U.S. companies built the central solenoid magnet for the ITER tokamak — necessary to create the magnetic fields that power and control the superheated plasma during a fusion reaction, according to the U.S. government.

And the Energy Department in November announced nearly $50 million for fusion research — of which part will go to support U.S. researchers at ITER and EAST, as The Hill reported.

4. Fusion still years off from becoming a mainstream energy source

The development was a major step toward fusion energy, but you’re not likely to be using this type of energy to turn on your lights anytime soon. 

Granholm told reporters the administration hopes to see commercial fusion within a decade. 

“The president has a decadal vision to get to a commercial fusion reactor within, obviously, 10 years, so we’ve got to get to work,” she told reporters. 

Kim Budil, director of the Lawrence Livermore National Laboratory, where the breakthrough occurred, said it could be even longer, taking “decades” before the technology is commercialized. 

“There are very significant hurdles” in both science and technology, Budil said. 

Dabbar told The Hill this week that he thinks the first commercial demonstration fusion reactors could crop up between 2030 and 2035 and that large-scale deployment could come a few years after that. 

“It takes a long time for energy systems to go from testing to full-scale deployment,” he said. 

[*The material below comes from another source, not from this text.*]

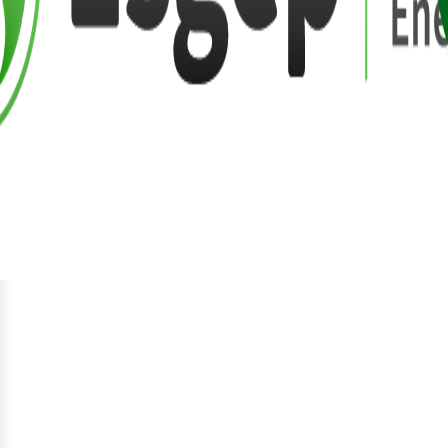
Regístr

5. It has military implications

The applications of this discovery — like the experiment itself — go well beyond peacetime.

While the ultimate implications of this test are a milestone on the road to clean energy, the “more immediate” implications were military, said Marvin Adams, deputy administrator of the National Nuclear Security Administration.

So are the program’s roots: The National Ignition Facility at the Lawrence Livermore National Laboratory uses extremely powerful lasers to “ignite” hydrogen and cause a self-sustaining explosion — a system developed in part to test advanced nuclear weapons without having to detonate an entire bomb. 

“You start with a little spark, and then the spark gets bigger and bigger and bigger, and then the burn propagates through,” physicist Riccardo Betti of University of Rochester told public radio station WBUR.

This is a tiny-scale version of the same process used to kick off a hydrogen or “thermonuclear” bomb — which uses fusion power to release 1,000 times as much energy as the bomb dropped on Hiroshima in 1945, Time reported.

Fusion reactors don’t contain nearly enough fuel to produce that kind of explosion — and a thermonuclear bomb requires a separate atomic explosion to trigger ignition, according to the International Atomic Energy Agency.

But U.S. officials hinted at military applications. Fusion is “an essential process in modern nuclear weapons” and a milestone like this one was a strong argument for American military power, Adams noted.

The successful test demonstrates America’s “world-leading expertise in weapons-relevant technologies” while continuing “to show our allies that we know what we’re doing,” Adams said.